# Without a gun



## Tourniquet (May 10, 2010)

(Mostly based off feelings of claustrophobia and fear in large cities)

If safety exists within the mind
Why do I hate myself all the time?
Pacing, scheming, scared of what I may do
I’m safe as fuck in my little room
I’m - so - scared - what’s out there?
Faces looking with their shallow eyes
Cloaking their malevolent disguise?
With quiet cries
I will not be confined to the shadows 
I will not be locked away any further

Oh, what a frightful place!
Full of empty eyes and hollow space
These streets are full of indecencies
How can I feel safe without a gun?

Passerbys plotting my violent demise
Quiet protest, meaningless lies
You all think so high of me
But inside I’m so low I secretly just bleed
Bleed my time away, I watch you through the glass
Staring in, shatter it, these feelings will not pass
Confined - demise - I will make myself heard
I will live free or I will be burned

Oh, what a frightful place!
Full of empty eyes and hollow space
These streets are full of indecencies
How can I feel safe without a gun?
Without a gun?

It’s fine
I bought one
It’s large but fitting with an iron trigger
One fucking shot right between those eyes
Make sleeping beauty lose her sight
Lose her sight
She’ll be blind
Just - like - 
ME

Oh, what a frightful place!
Full of empty eyes and hollow space
These streets are full of indecencies
How can I feel safe without a gun?
Oh, what a frightful place!
Full of empty eyes and hollow space
These streets are full of indecencies
How can I feel safe without a gun?
Oh, what a frightful place!
Full of empty eyes and hollow space
These streets are full of indecencies
How can I feel safe without a gun?
Without a gun?
Without a gun?
Gun
Gun
GUN!


----------



## T.W. North (May 11, 2010)

You kind of slap our face with the message a bit. I mean, can you get more obvious than "I'm so scared, whats out there?"? I'm not sure there's much thats redeemable from this...maybe just start all over again, but with rather more subtlety? Pretty harsh I know, and I'm sorry, but that's what I see. Maybe someone else will disagree.


----------



## Da Prophecy (May 11, 2010)

The title of this song immediately drew me in. I had a good idea of what I might be about to read and the lines were good for the most part.
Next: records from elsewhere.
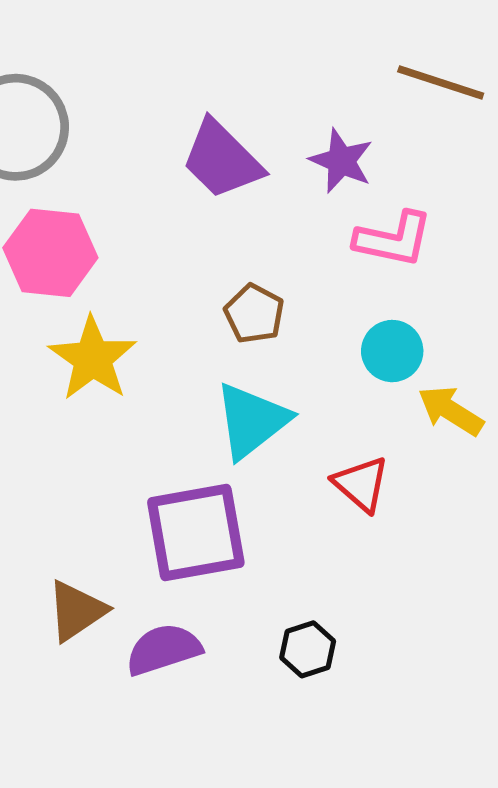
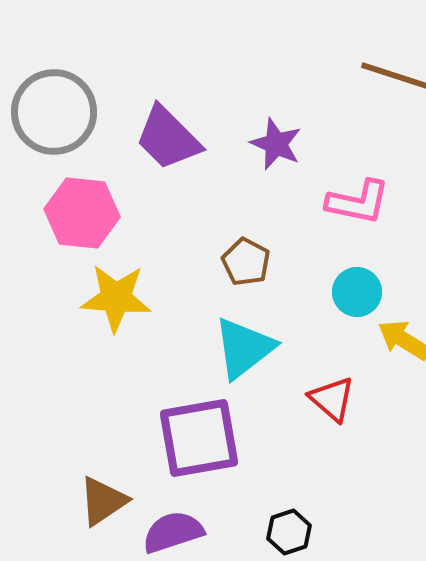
purple trapezoid: (222, 160) -> (168, 138), moved
purple star: (341, 161) -> (276, 144), moved
yellow star: (93, 358) -> (116, 298), turned -30

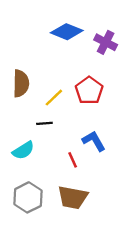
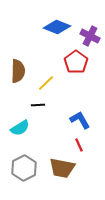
red pentagon: (89, 90) -> (76, 62), moved
red line: (73, 160) -> (79, 145), moved

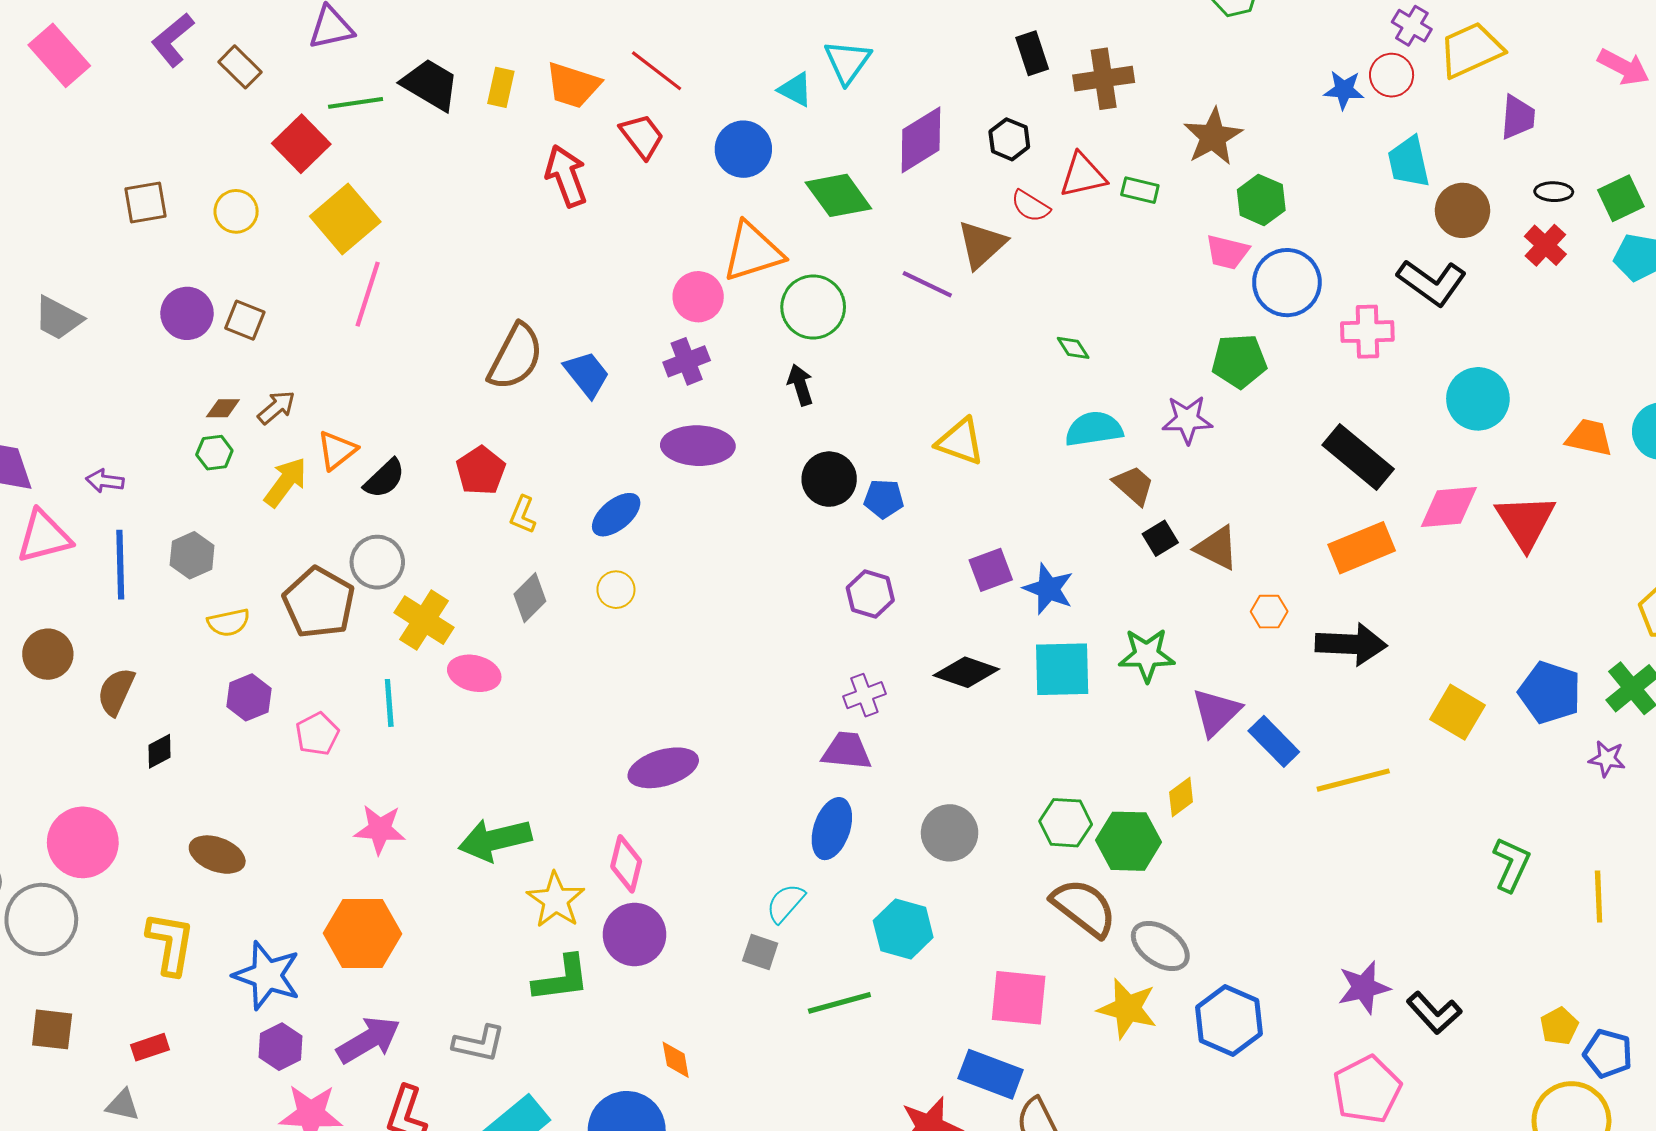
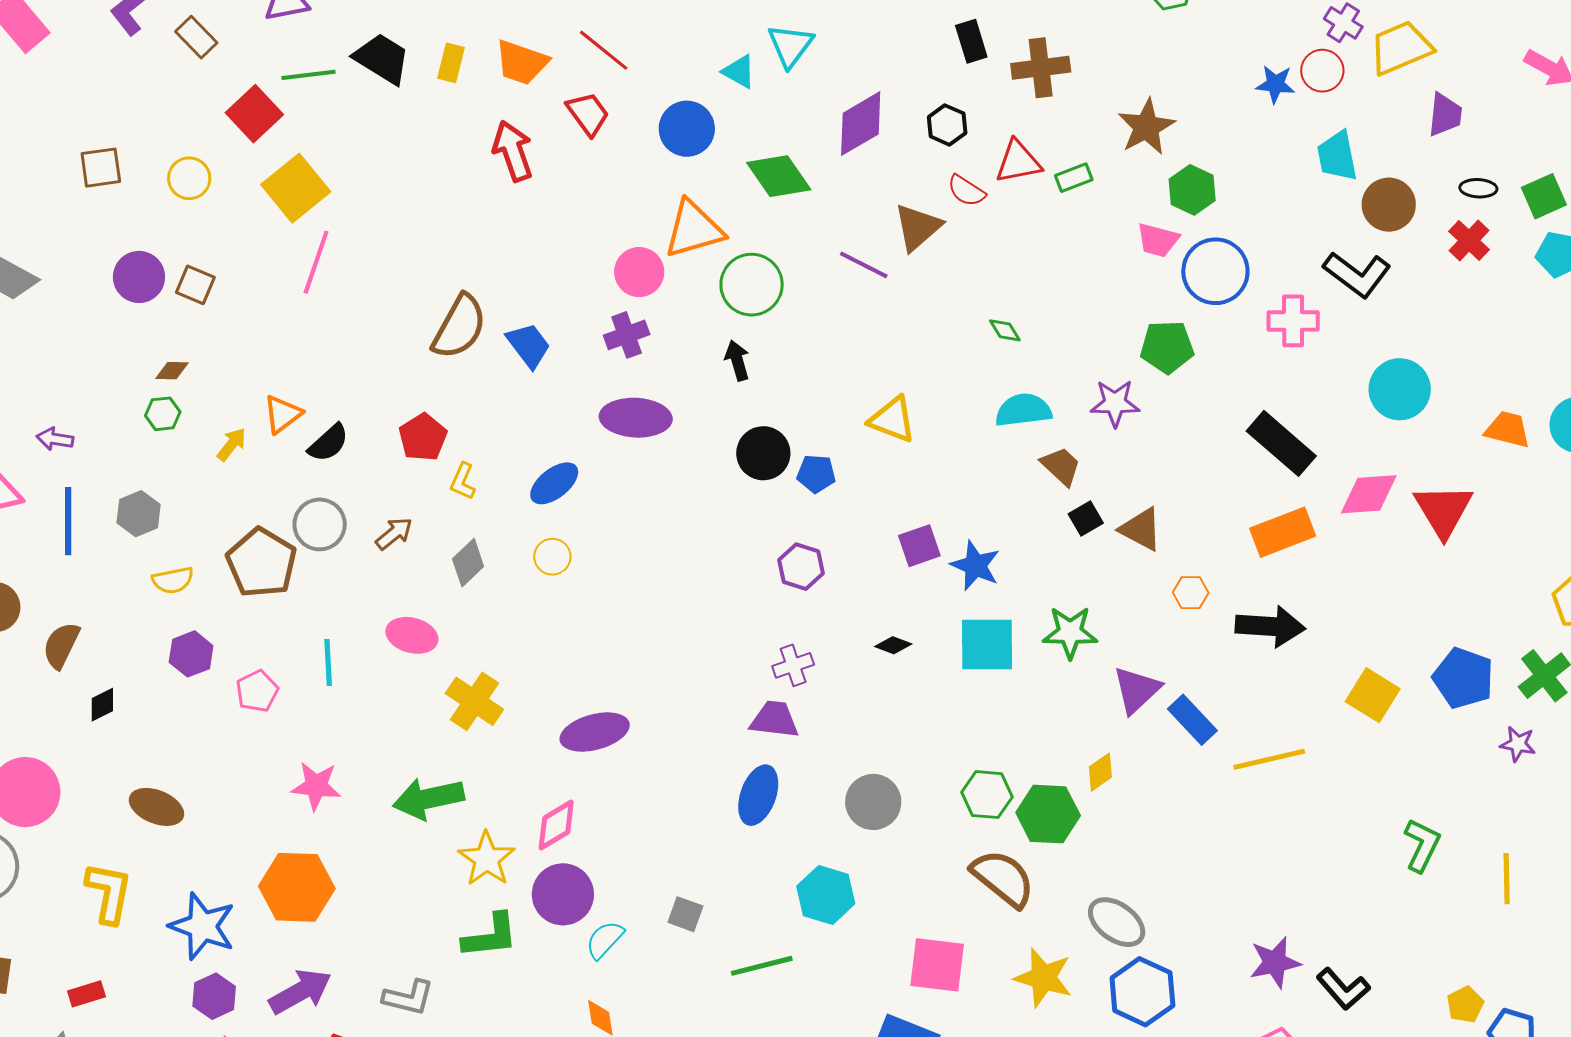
green rectangle: (1140, 190) -> (1074, 178), turned -36
brown arrow: (276, 407) -> (394, 533), moved
yellow arrow: (285, 482) -> (232, 444), size x0.7
yellow cross: (424, 620) -> (474, 701), moved
black diamond: (966, 672) -> (893, 645), size x0.6
pink diamond: (626, 864) -> (556, 825), turned 44
cyan semicircle: (786, 903) -> (605, 940), moved
gray ellipse: (1160, 946) -> (1117, 922), moved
Though I didn't feel like the message was too in your face, I was a little offput by the third verse/bridge (should probably be rewritten) and didn't like the repetition of "gun" at the end of the song.


----------



## ghaw2007 (Feb 4, 2017)

Overall, Without A Gun is a solidly written. The following lines are well-written: _"If safety exists within the mind/Why do I hate myself all the time?"._


----------



## IgorAppilat (Aug 6, 2017)

This is a cutting edge lyrics. Many thanks!!!


----------



## LeTubs (Jun 7, 2018)

I can relate to writing lyrics that are very literal and matter of fact, although I am trying to move away from this as it can come across very blunt and lacking in 'story quality'. I like the composition and some of the lyrics are good. My only criticism is that the verses are too literal and you use 'I' too much. Use as a draft for a longer project??


----------



## Guard Dog (Sep 24, 2018)

I like it. Would like to hear it set to music.

As far as a "slap in the face", well, I love Gin Wigmore, and that young lady as _issues_... :lol:
( Seriously, folks, go listen to some of her stuff. If she doesn't have bodies buried out in the back 40, nobody does. )

Anyway, sometimes a smack in the chops is just what the doctor ordered. So...


G.D.

Edit: Huh... 8 years old now... Didn't catch that when I posted. I wonder what happened with this, if anything?


----------